The model was evaluated on a manually-annotated test set in four languages (Croatian, Slovenian, Catalan and Greek), consisting of 1,129 instances. The test set contains similar amounts of texts from the four languages and is more or less balanced across labels.

The model was shown to achieve micro-F1 score of 0.734, and macro-F1 score of 0.746. The results for the entire test set and per language:

Micro-F1 Macro-F1 Accuracy No. of instances
All (combined) 0.734278 0.745864 0.734278 1129
Croatian 0.728522 0.733725 0.728522 291
Catalan 0.715356 0.722304 0.715356 267
Slovenian 0.758865 0.764784 0.758865 282
Greek 0.733564 0.747129 0.733564 289

Performance per label:

precision recall f1-score support
arts, culture, entertainment and media 0.602151 0.875 0.713376 64
conflict, war and peace 0.611111 0.916667 0.733333 36
crime, law and justice 0.861538 0.811594 0.835821 69
disaster, accident and emergency incident 0.691176 0.886792 0.77686 53
economy, business and finance 0.779221 0.508475 0.615385 118
education 0.847458 0.735294 0.787402 68
environment 0.589041 0.754386 0.661538 57
health 0.79661 0.79661 0.79661 59
human interest 0.552239 0.672727 0.606557 55
labour 0.855072 0.830986 0.842857 71
lifestyle and leisure 0.773585 0.476744 0.589928 86
politics 0.568182 0.735294 0.641026 68
religion 0.842105 0.941176 0.888889 51
science and technology 0.637681 0.8 0.709677 55
society 0.918033 0.5 0.647399 112
sport 0.824324 0.968254 0.890511 63
weather 0.953488 0.931818 0.942529 44

For downstream tasks, we advise you to use only labels that were predicted with confidence score higher or equal to 0.90 which further improves the performance.

When we remove instances predicted with lower confidence (229 instances - 20%), the model yields micro-F1 of 0.798 and macro-F1 of 0.80.

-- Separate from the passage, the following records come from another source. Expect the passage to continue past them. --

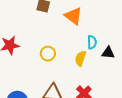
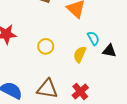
cyan semicircle: (92, 42) -> (93, 38), turned -32

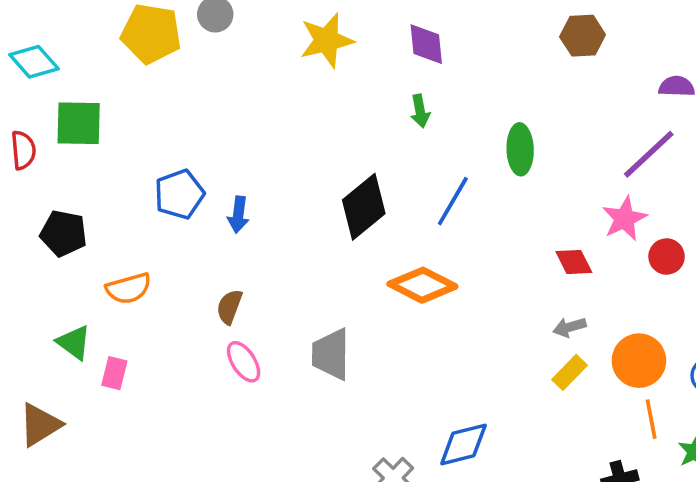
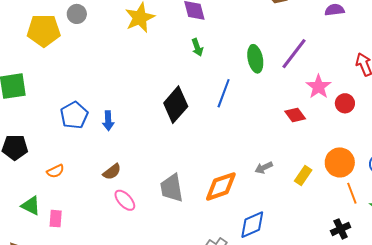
purple line: (649, 154) -> (294, 54), moved
orange diamond: (422, 285) -> (221, 186), moved, turned -36
orange semicircle: (129, 288) -> (55, 171), size x0.7
brown semicircle: (229, 307) -> (112, 172), turned -138
gray arrow: (570, 327) -> (264, 168), moved

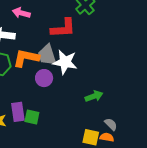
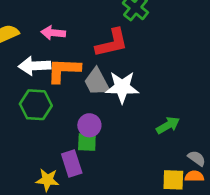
orange L-shape: (26, 58) -> (64, 70), moved
purple circle: (44, 78) -> (89, 125), moved
green square: (32, 117) -> (87, 142), moved

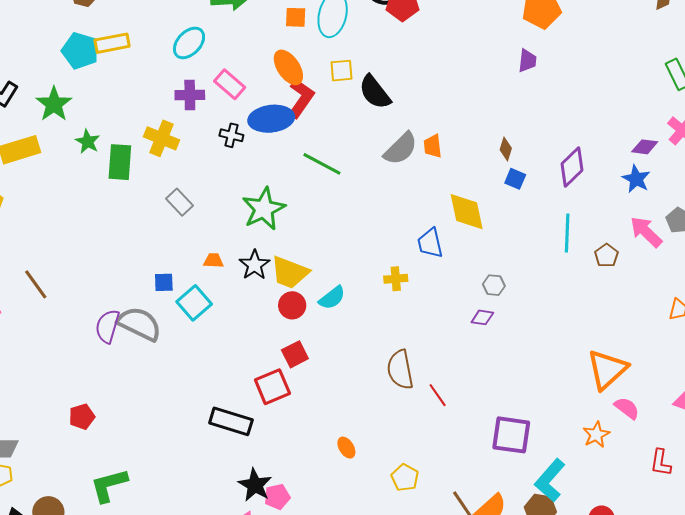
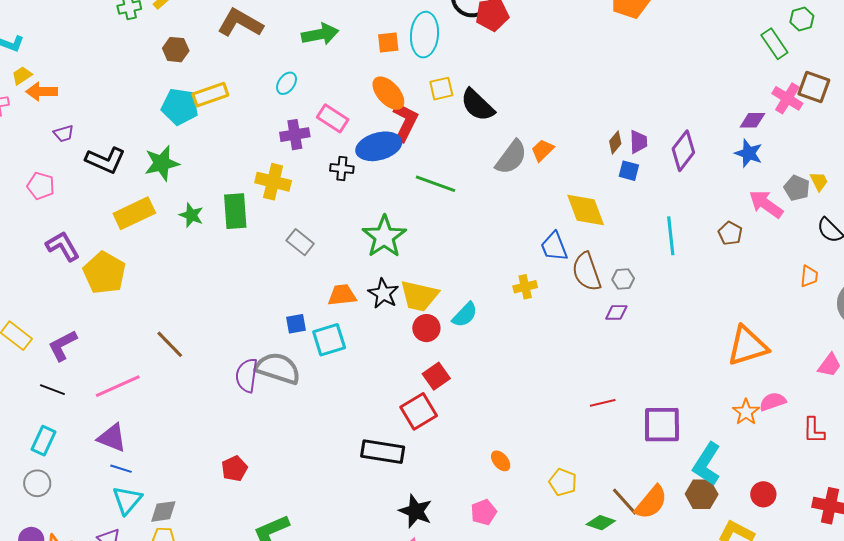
cyan ellipse: (189, 43) -> (287, 83), size x0.7
purple trapezoid: (527, 61) -> (638, 142), moved
green star: (54, 104) -> (162, 163), turned 30
green star: (88, 142) -> (191, 215), moved
orange trapezoid: (433, 146) -> (542, 150), turned 60
brown diamond: (506, 149) -> (615, 142), turned 30
cyan line: (567, 233) -> (671, 236), moved
orange trapezoid: (213, 261) -> (342, 295), size x1.4
cyan square: (194, 303) -> (329, 340), turned 32
orange triangle: (607, 369) -> (747, 346), turned 33
brown semicircle: (400, 370) -> (586, 272), moved
red line: (438, 395) -> (603, 403), moved, turned -60
pink semicircle: (627, 408) -> (773, 402), moved, turned -48
pink pentagon: (277, 497) -> (484, 512), moved

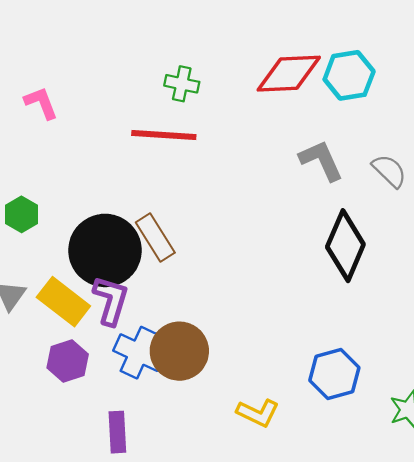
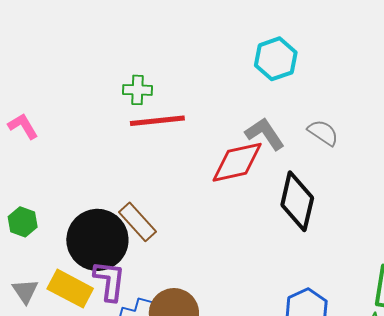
red diamond: (289, 74) -> (237, 162), moved
red line: (164, 135) -> (157, 121), moved

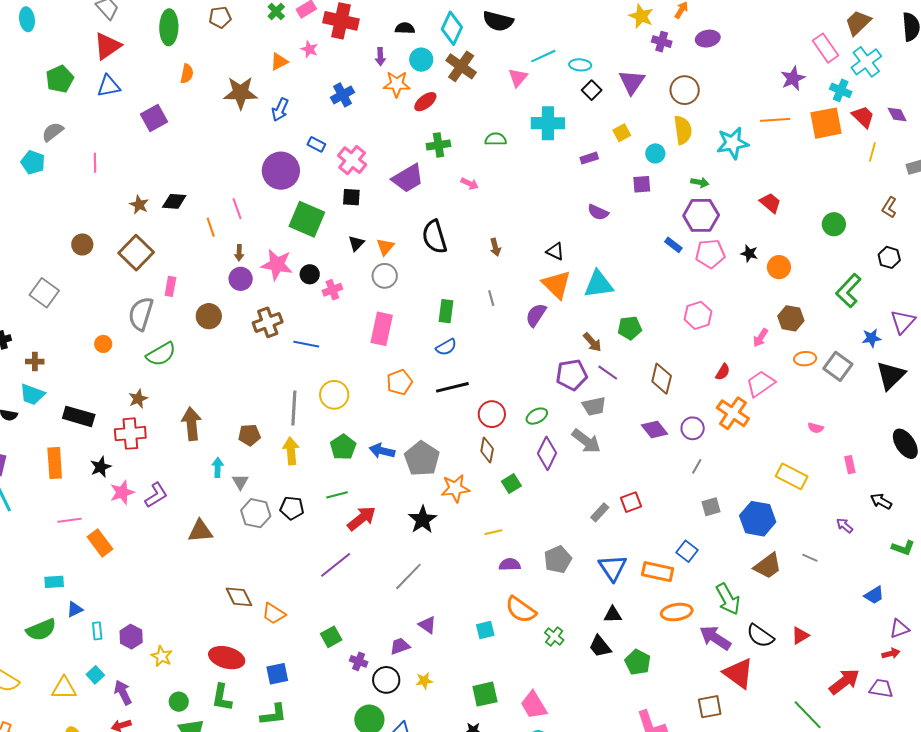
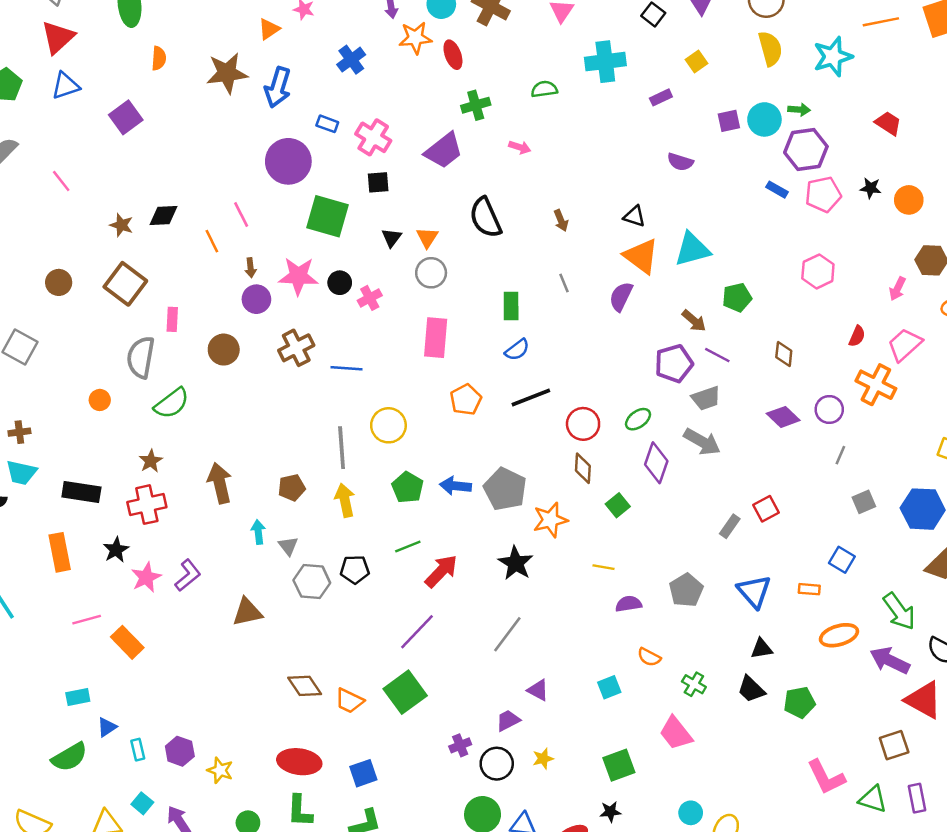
red ellipse: (425, 102) -> (453, 55), turned -65
blue arrow: (280, 110) -> (278, 87), size x1.4
cyan circle: (655, 153) -> (764, 119), moved, size x1.4
pink line: (95, 163) -> (61, 181), turned -30
brown diamond: (662, 379) -> (784, 354), size x0.7
yellow line: (493, 532) -> (604, 567), turned 30
orange rectangle: (658, 572) -> (809, 589), size x0.6
orange semicircle: (521, 610) -> (649, 657), size x0.6
green square: (331, 637) -> (405, 692), moved, size x1.6
purple cross: (359, 661) -> (460, 745), turned -36
green pentagon: (638, 662) -> (799, 702), turned -30
pink trapezoid: (534, 705) -> (676, 733), moved

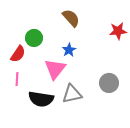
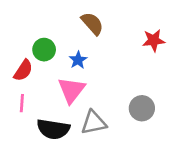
blue star: (69, 50) -> (78, 60), moved

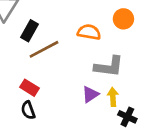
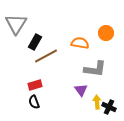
red rectangle: (29, 88) -> (35, 85), turned -48
purple triangle: (90, 94) -> (81, 90), turned -32
yellow arrow: (113, 97) -> (97, 102), moved

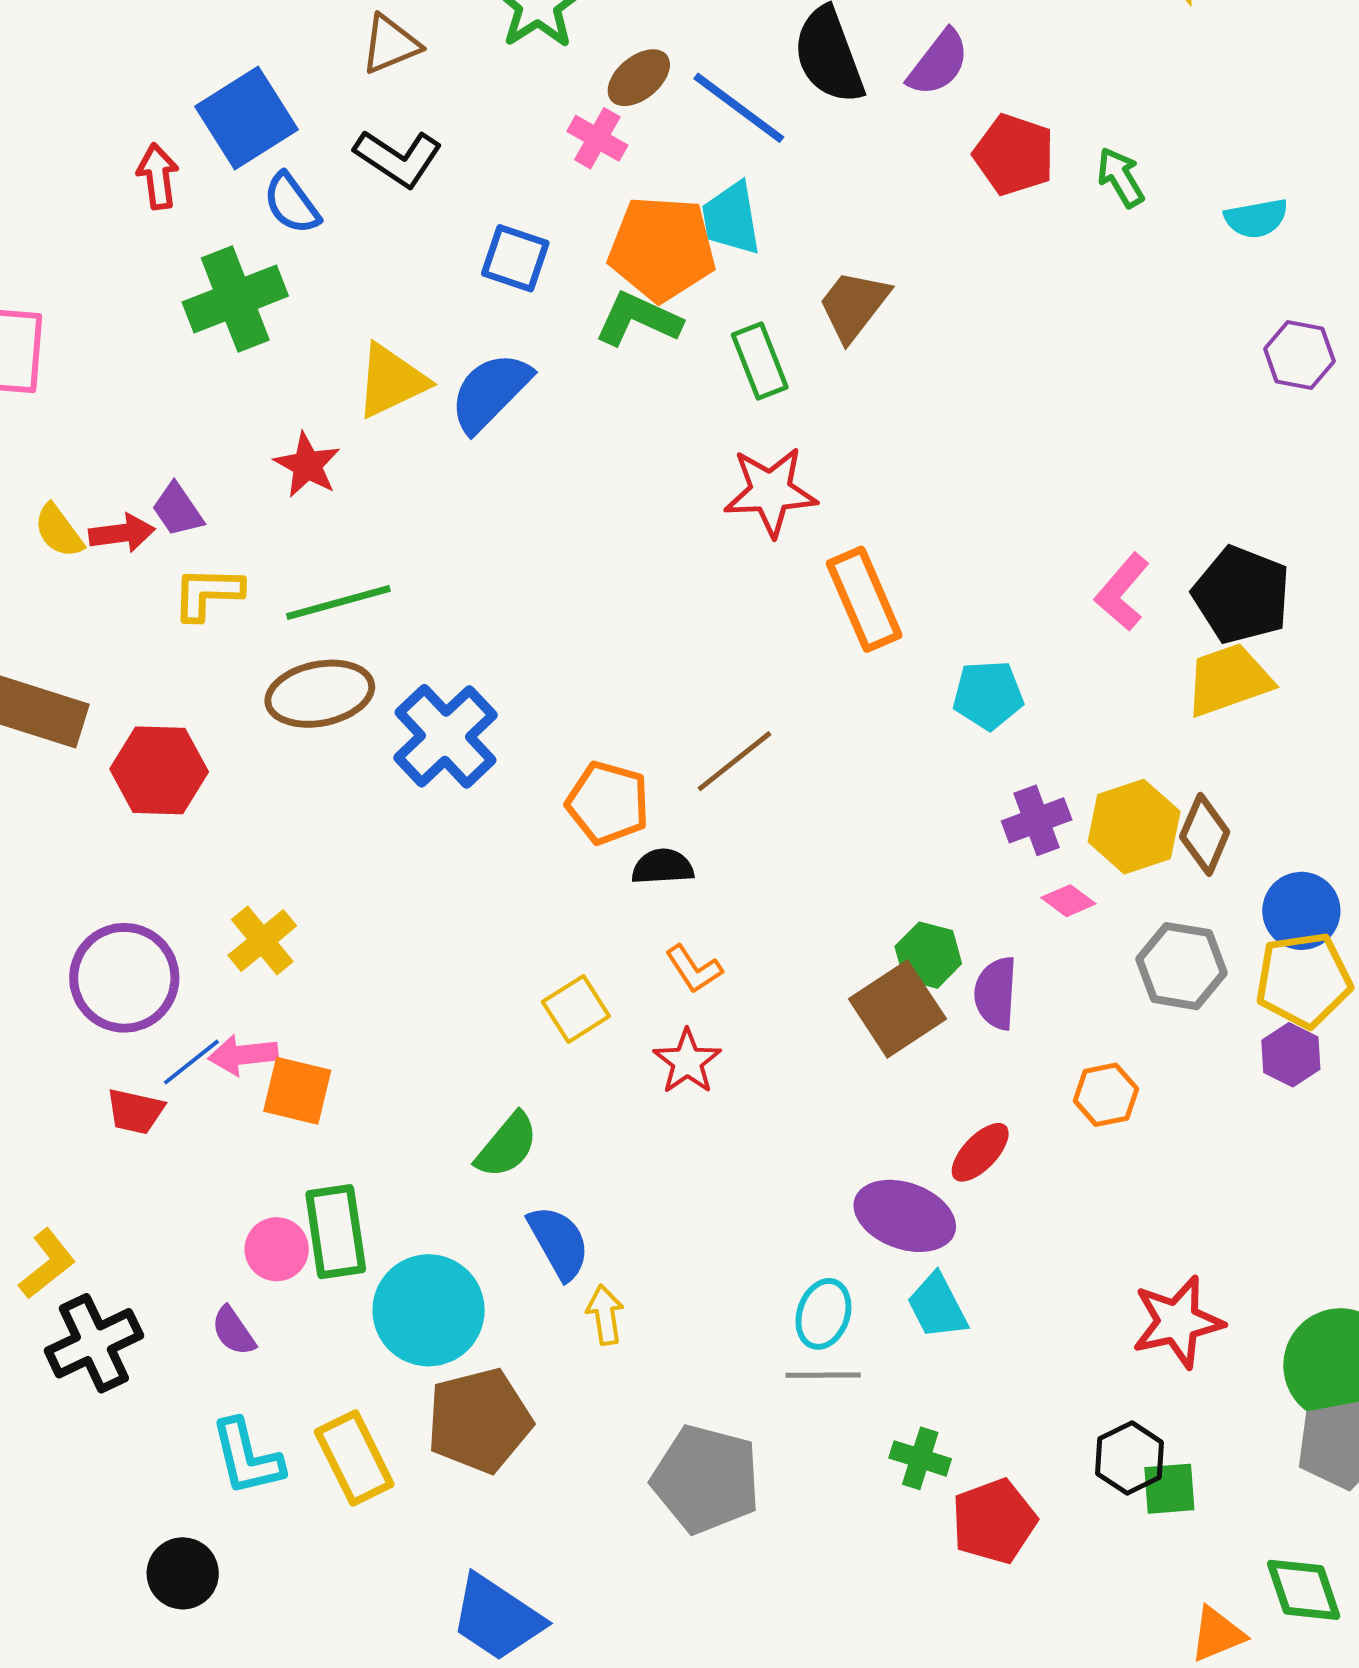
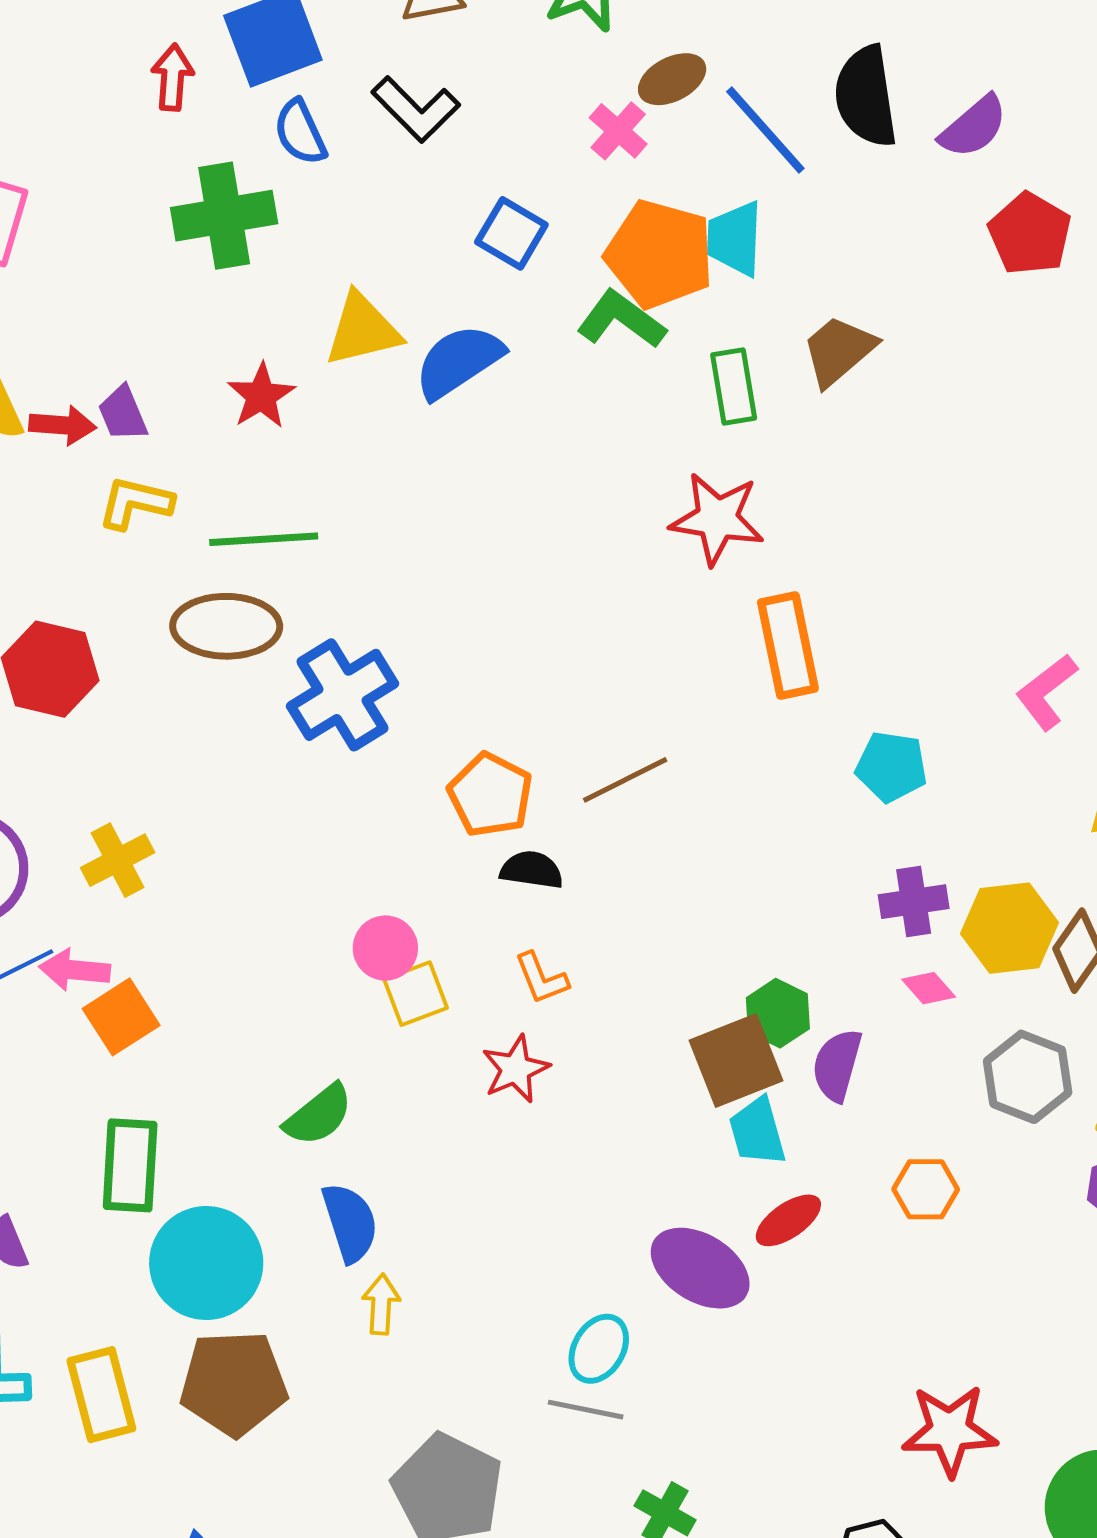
orange square: (297, 1091) -> (121, 1017), turned 32
pink circle: (277, 1249) -> (385, 948), moved
cyan trapezoid: (937, 1306) -> (757, 1132), moved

Micro-F1 Macro-F1 Accuracy
All (combined) 0.797777 0.802403 0.797777
Croatian 0.773504 0.772084 0.773504
Catalan 0.811224 0.806885 0.811224
Slovenian 0.805085 0.804491 0.805085
Greek 0.803419 0.809598 0.803419

Fine-tuning hyperparameters

Fine-tuning was performed with simpletransformers. Beforehand, a brief hyperparameter optimization was performed and the presumed optimal hyperparameters are:

model_args = ClassificationArgs()

model_args ={
             "num_train_epochs": 5,
             "learning_rate": 8e-06,
             "train_batch_size": 32,
             "max_seq_length": 512,
             }   
      

Citation

Paper with the details on the model is currently under work. If you use the model, please cite this repository:

@misc{iptc_model,
    author={Kuzman, Taja and Ljube{\v{s}}i{\'c}, Nikola},  
    title        = {Multilingual IPTC Media Topic Classifier},
    year         = 2024,
    url          = { https://huggingface.co/classla/multilingual-IPTC-news-topic-classifier},
    publisher    = { Hugging Face }
}

Funding

This work was supported by the Slovenian Research and Innovation Agency research project Embeddings-based techniques for Media Monitoring Applications (L2-50070, co-funded by the Kliping d.o.o. agency).